**Data listing:**
#####

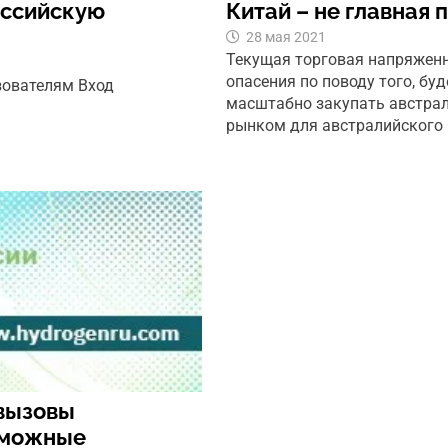
оссийскую
Китай – не главная
28 мая 2021
Текущая торговая напряжен
опасения по поводу того, бу
зователям Вход
масштабно закупать австрал
рынком для австралийского С
вызовы
зможные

#####

Write out exactly the lines from the one with "опасения по поводу того, бу" through the end of the records above, both ends included, and leave out all other lines.

опасения по поводу того, бу
зователям Вход
масштабно закупать австрал
рынком для австралийского С
вызовы
зможные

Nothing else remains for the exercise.